Et nos gars au bled nous privent de cela, pourquoi ? En plus des raisons évoquées ci-dessus j’en vois une autre plus fondamentale ou plutôt deux.
La première est que nos politiques n’ont pas l’habitude de se justifier devant leur concitoyens. Je suis le patron donc je n’ai de comptes à rendre à personne. C’est autre chose si il s’agit d’un journaliste étranger bien sur car comme le dit son nom il est étranger à l’affaire, d’où une certaine frustration de la presse locale que tout le monde connait.
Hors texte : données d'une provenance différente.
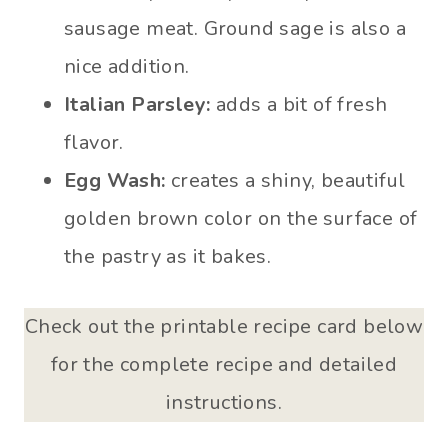
sausage meat. Ground sage is also a
nice addition.
Italian Parsley:
adds a bit of fresh
flavor.
Egg Wash:
creates a shiny, beautiful
golden brown color on the surface of
the pastry as it bakes.
Check out the printable recipe card below
for the complete recipe and detailed
instructions.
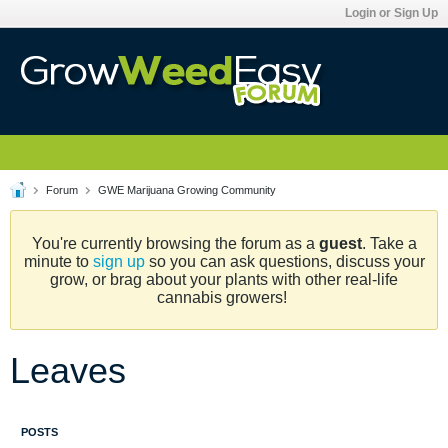
Login or Sign Up
Forum
GWE Marijuana Growing Community
You're currently browsing the forum as a
guest
. Take a
minute to
sign up
so you can ask questions, discuss your
grow, or brag about your plants with other real-life
cannabis growers!
Leaves
POSTS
La seconde raison est toute aussi grave: il est difficilement concevable de descendre de son piédestal pour traiter de sujet d’égale à égale avec un gars qui prétend occuper votre siège. D’où l’élaboration de stratégies pour « diplomatiquement » éviter la confrontation: l’élection à un tour en est le plus connu.
Donc voici le plan pour arriver à nos fins: convaincre le président que c’est un tribun hors pair qui boufferait n’importe qui au cours d’un joute verbale et que cela lui permettra d’être re-élu sans même bourrer les urnes. Et vous verrez: on l’aura notre débat.